Because Cal had been at U of M doing graduate work. “I got a full scholarship to Ohio State.”
Her mom had accepted the explanation, and there was no reason to expect that Kip wouldn’t.
The street was so brightly lit it could almost have been daytime, and teeming with young people intent on a night of living it up. Leslie wondered how many of them would be living it down the next morning. She’d occasionally done that, too. Never again.
“You want a drink?” Kip asked.
They needed to talk. A noisy High Street bar wasn’t conducive to serious conversation. Or any conversation that could actually be heard. “Sure.”
She could use a glass of wine. Take the edge off, at least a little. She was going to take Kayla. Telling Kip wouldn’t be easy.
Neither was making the request she had to make—if he wasn’t taking Jonathan, she wanted Kip to sign him over to her.
But then, she’d never found life particularly easy. And that hadn’t stopped her yet.
LEAVE IT TO KIP to find a quiet corner in a quiet bar—one that actually served food as well as drinks—a couple of blocks down from Ohio State. There was only one other patron in the room and the hostess sat them in a scarred wooden booth all the way at the back, far from the door.
“How’d you know about this place?” she asked, the menu open in front of her.
“I didn’t,” he said, laying his menu down. “I’ll have the steak sandwich,” he told the young man who approached the table, pad in hand. “And a beer. Tall.”
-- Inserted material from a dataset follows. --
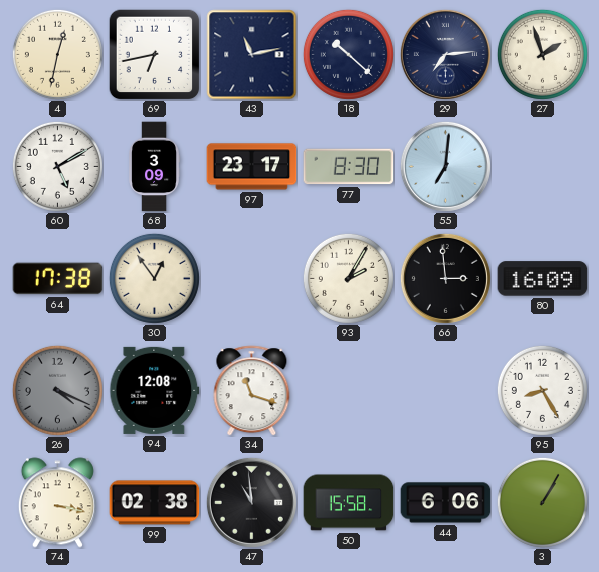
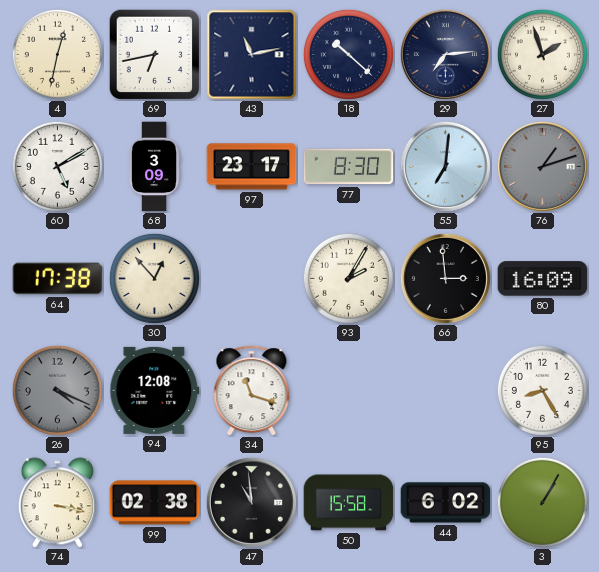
76: none -> 1:12
30: 12:54 -> 12:53
44: 6:06 -> 6:02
He’d lucked into a quiet bar on High Street. Was there nothing in Kip Webster’s life that wasn’t charmed? Other than his childhood, she reminded herself. From all accounts, that had been sheer hell.
Which could explain why the man felt compelled to turn his back on fatherhood.
She ordered the turkey wrap and a glass of wine. She wasn’t like Kip. She couldn’t be like him, couldn’t let herself think about not doing as Cal wished. The irony of that wasn’t lost on her, either.